Assignment: Please copy every line of the data in which the string "Amenhotepa" appears.

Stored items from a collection
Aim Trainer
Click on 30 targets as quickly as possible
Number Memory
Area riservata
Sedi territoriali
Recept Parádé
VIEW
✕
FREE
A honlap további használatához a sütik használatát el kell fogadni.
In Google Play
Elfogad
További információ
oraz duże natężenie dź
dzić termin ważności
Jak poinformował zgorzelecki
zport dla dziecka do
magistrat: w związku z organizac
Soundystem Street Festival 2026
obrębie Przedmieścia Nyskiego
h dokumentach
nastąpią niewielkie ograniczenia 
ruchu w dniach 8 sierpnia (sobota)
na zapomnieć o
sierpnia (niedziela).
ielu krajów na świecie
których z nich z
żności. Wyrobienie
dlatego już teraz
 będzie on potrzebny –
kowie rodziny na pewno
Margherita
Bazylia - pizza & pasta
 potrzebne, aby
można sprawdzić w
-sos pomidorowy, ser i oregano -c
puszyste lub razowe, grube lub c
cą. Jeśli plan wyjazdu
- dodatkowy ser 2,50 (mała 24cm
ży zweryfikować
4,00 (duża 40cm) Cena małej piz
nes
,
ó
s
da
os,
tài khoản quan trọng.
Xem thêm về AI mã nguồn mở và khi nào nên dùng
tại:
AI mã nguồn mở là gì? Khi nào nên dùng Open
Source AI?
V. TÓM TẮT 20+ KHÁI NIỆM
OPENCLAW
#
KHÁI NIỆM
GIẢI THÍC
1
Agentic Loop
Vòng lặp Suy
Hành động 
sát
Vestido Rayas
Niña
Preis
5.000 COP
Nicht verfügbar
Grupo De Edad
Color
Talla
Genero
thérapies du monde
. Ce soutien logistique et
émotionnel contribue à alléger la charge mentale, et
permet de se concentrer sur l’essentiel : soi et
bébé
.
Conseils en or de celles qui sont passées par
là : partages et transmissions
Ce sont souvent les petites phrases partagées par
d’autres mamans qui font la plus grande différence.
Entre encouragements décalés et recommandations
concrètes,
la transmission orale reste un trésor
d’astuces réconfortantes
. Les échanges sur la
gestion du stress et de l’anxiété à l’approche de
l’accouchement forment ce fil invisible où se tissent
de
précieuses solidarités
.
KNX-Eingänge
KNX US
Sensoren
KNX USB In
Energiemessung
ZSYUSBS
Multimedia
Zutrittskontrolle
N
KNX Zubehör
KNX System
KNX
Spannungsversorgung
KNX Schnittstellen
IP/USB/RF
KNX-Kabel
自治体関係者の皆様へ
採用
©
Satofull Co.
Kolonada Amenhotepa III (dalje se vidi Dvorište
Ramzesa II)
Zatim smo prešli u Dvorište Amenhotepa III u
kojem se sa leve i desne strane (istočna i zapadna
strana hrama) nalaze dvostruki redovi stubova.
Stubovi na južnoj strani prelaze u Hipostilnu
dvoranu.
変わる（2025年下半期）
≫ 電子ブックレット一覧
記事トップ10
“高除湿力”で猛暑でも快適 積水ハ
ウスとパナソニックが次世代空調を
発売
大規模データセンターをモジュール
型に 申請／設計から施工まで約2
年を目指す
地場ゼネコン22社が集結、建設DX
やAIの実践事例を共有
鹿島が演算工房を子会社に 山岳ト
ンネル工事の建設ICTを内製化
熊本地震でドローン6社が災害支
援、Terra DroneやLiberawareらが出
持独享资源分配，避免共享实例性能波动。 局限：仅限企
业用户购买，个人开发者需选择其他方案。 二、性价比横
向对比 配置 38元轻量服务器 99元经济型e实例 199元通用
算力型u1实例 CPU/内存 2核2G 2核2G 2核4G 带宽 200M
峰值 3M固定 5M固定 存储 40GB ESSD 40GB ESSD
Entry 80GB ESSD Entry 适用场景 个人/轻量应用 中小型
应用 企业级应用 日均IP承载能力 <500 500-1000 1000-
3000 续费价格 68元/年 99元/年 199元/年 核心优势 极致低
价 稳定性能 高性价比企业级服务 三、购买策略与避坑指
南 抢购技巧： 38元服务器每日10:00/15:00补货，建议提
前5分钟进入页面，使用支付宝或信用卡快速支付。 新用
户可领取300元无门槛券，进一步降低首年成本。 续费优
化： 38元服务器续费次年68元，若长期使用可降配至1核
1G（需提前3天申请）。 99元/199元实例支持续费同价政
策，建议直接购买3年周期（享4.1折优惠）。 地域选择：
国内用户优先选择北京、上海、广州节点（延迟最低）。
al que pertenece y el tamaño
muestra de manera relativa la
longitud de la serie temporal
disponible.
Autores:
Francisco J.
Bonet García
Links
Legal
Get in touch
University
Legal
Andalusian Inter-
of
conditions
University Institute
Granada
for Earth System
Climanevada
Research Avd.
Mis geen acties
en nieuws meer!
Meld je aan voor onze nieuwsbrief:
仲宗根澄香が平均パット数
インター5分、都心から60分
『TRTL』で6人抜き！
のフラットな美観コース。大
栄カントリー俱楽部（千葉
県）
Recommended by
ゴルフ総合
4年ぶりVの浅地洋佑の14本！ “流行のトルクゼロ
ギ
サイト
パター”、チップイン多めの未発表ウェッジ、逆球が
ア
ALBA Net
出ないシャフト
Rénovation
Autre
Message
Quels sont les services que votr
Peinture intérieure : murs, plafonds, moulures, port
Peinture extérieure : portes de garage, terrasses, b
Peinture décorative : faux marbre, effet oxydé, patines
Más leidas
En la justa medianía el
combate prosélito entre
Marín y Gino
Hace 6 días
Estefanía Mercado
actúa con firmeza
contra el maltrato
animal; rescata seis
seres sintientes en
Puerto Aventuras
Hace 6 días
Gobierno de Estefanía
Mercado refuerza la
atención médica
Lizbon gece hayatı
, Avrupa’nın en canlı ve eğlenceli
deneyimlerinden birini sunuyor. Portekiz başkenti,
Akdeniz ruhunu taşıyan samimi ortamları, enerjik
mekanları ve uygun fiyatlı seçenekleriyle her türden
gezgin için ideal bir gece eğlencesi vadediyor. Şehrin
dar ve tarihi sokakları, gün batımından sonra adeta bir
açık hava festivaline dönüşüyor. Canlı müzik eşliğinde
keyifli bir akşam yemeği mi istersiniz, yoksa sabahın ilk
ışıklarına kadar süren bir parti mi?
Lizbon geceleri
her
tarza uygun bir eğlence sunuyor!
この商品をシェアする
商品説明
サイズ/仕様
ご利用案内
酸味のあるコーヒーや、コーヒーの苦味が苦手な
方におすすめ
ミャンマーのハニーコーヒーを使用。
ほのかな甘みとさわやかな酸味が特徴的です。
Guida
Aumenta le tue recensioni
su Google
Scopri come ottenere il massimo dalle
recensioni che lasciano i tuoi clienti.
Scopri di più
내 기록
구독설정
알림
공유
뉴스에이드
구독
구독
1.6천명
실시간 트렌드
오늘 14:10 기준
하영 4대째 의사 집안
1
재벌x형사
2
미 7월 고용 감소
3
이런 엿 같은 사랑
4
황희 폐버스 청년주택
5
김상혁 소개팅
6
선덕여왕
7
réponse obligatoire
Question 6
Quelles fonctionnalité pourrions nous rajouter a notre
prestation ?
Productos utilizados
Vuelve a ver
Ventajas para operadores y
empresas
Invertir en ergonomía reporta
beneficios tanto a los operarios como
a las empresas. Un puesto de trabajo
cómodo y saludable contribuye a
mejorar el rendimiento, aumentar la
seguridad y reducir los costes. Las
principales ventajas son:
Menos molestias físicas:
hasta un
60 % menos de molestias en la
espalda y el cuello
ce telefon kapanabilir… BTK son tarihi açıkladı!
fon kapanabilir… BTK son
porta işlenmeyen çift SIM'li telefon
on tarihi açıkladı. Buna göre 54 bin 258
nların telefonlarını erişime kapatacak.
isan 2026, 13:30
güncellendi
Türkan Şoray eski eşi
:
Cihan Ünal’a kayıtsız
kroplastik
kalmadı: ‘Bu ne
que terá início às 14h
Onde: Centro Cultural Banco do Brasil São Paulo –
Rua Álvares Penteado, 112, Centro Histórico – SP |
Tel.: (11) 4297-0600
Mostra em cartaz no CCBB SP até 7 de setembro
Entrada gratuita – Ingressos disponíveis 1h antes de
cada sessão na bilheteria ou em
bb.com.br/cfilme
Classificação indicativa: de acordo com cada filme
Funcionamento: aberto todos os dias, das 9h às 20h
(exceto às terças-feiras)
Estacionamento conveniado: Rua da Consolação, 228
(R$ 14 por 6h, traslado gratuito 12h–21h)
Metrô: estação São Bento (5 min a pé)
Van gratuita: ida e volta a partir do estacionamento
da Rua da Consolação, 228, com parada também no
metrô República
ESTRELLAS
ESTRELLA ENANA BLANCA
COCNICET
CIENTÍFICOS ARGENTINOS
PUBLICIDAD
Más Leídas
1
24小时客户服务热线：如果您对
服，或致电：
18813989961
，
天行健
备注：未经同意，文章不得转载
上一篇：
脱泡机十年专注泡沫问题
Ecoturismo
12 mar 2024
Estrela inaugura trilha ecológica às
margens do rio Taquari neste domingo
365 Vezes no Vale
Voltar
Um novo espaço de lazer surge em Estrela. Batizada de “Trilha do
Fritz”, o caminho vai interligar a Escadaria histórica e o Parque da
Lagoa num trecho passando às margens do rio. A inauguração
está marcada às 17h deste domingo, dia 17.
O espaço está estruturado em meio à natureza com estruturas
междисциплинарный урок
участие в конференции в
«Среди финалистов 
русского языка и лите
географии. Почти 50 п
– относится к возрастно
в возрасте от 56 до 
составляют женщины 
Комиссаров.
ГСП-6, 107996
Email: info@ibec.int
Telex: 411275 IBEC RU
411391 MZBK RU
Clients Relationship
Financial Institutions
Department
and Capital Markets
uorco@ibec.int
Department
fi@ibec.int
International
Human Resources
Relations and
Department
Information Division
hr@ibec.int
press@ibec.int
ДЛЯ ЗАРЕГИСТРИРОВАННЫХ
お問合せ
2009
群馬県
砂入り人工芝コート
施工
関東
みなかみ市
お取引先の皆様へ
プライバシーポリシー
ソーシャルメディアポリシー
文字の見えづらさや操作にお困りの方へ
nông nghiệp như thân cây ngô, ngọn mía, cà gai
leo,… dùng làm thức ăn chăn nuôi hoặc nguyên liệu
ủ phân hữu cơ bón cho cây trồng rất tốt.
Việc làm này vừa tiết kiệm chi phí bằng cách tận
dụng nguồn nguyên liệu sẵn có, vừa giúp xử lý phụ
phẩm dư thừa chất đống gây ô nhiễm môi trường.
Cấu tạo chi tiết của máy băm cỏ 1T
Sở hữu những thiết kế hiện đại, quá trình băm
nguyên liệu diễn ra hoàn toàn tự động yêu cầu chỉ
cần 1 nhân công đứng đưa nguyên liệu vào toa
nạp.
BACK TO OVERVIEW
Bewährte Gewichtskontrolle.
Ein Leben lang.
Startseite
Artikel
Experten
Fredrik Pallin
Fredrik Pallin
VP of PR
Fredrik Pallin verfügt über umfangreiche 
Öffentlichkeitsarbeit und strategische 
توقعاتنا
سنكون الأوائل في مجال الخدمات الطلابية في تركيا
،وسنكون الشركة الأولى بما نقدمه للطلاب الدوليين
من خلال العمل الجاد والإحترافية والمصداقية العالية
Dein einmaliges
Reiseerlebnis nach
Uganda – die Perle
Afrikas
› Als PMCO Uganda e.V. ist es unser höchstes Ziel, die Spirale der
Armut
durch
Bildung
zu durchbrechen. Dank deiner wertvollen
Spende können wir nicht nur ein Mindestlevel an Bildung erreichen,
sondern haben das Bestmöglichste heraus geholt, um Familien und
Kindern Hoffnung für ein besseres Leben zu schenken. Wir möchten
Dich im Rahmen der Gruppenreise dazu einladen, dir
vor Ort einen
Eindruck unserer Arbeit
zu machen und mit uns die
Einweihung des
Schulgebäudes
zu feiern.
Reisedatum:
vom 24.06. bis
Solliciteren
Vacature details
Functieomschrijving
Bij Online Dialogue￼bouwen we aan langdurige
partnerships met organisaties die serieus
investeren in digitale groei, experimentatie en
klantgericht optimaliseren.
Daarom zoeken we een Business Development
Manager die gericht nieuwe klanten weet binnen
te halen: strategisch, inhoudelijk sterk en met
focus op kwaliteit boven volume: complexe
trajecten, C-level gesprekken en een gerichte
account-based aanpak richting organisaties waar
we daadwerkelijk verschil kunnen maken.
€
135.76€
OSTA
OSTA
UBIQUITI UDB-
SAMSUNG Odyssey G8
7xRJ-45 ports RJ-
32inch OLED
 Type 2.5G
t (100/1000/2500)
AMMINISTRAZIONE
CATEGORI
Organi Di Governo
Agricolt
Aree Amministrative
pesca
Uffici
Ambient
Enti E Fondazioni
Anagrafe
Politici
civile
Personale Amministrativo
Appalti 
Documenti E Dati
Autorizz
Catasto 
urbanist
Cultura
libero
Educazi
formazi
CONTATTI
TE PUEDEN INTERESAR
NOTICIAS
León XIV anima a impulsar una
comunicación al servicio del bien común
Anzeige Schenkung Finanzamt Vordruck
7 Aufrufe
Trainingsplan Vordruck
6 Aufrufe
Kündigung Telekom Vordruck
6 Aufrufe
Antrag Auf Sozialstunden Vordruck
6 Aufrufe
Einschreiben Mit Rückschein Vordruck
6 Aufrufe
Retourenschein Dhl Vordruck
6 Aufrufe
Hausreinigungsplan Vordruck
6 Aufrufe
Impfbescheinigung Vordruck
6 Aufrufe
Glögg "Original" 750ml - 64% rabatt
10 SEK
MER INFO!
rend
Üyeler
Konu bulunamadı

Response to this exercise:
Kolonada Amenhotepa III (dalje se vidi Dvorište
Zatim smo prešli u Dvorište Amenhotepa III u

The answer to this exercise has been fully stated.